Diamond and Kuan (2018) explain that the role of ownership in driving incentives is particularly stark in the stock market context, where two exchanges provide virtually all of the listings in the United States, the NYSE and the Nasdaq. Both were member-owned nonprofits until they demutualized in the mid-2000s, but their members differed. The NYSE was controlled by underwriters, who are paid by firms to help list their shares. Underwriters have an incentive to mitigate the lemons problem because they profit more, the more accurate the price of the firm’s stock. Just as with used cars, if the buyer lacks accurate information, he will offer a low price for a high quality used car, whereas if he has accurate information, he will offer a higher, more accurate price.

By contrast, the Nasdaq is owned by the National Association of Securities Dealers (NASD). Dealers are on the other side of every investor transaction, so they buy from investors selling stock and sell to investors buying stock, and profit on the difference in these prices, i.e., the price spread. This source of profit for member-owners of the exchanges leads to very different decisions and outcomes in their choice of listing firms, spreads, and more.

Collectively, underwriters, over the course of the exchange’s centurieslong history, understood several counterfactuals, such as the low quality of listings on the informal “curb” market and their attendant low share prices, as well as the price volatility in contemporaneous commodities markets, such as that for cotton (Mandelbrot, 1963).

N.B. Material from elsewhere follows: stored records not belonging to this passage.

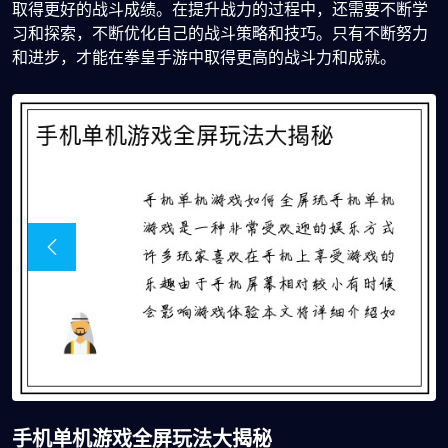
取得更好的战斗成绩。在提升战力的过程中，还需要不断学
习和探索，不断优化自己的战斗策略和技巧。只有不断努力
和进步，才能在拳皇手游中取得更高的战斗力和成就。
手机单机游戏全屏玩法大揭秘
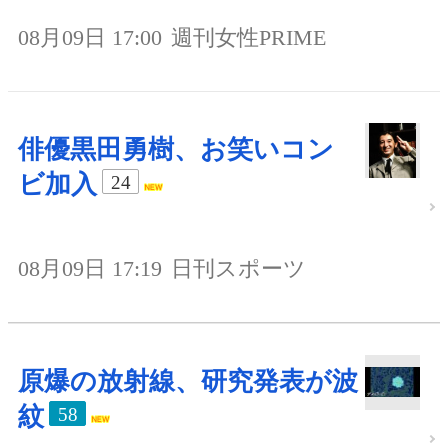
08月09日 17:00
週刊女性PRIME
俳優黒田勇樹、お笑いコン
ビ加入
24
08月09日 17:19
日刊スポーツ
原爆の放射線、研究発表が波
紋
58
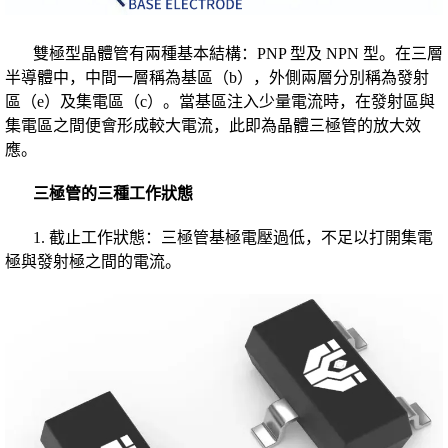
雙極型晶體管有兩種基本結構：PNP 型及 NPN 型。在三層
半導體中，中間一層稱為基區（b），外側兩層分別稱為發射
區（e）及集電區（c）。當基區注入少量電流時，在發射區與
集電區之間便會形成較大電流，此即為晶體三極管的放大效
應。
三極管的三種工作狀態
1. 截止工作狀態：三極管基極電壓過低，不足以打開集電
極與發射極之間的電流。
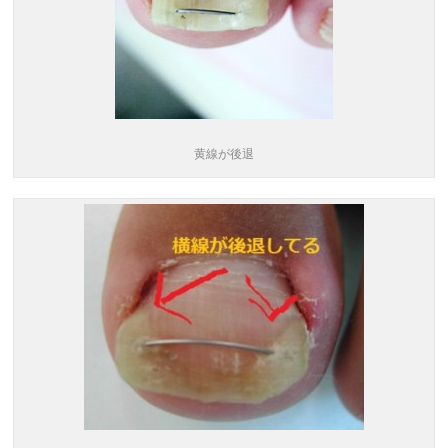
黄線が後退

A formal organization, through which rules could be implemented and enforced, could be a vehicle for collective action that promoted the interests and profits of member underwriters.

Because of the two-sidedness of the exchange, underwriters’ interests were also aligned with ordinary investors. Long-term investor trust in stock investing had to be won through genuine integrity of information. The more investors were willing to invest in stocks, the more firms would seek to list their shares. The more firms listed, the more investors had to choose from, and the more valuable stock investing was for investors. This cross-platform externality, a key attribute of MSPs, was abundant in this setting.

The outcome of the NYSE’s strategy was an efficient stock market in which individual and institutional investors felt secure investing for the long-term in high quality stocks that grew steadily and avoided dramatic swings in price. Meanwhile, listing firms obtained good valuations for their shares, lowering their cost of capital, and their underwriters profited handsomely. Most importantly, this efficient outcome was the result of underwriters’ business model and profit motive, which led them to implement several rules and practices, whose goal was to mitigate information asymmetry.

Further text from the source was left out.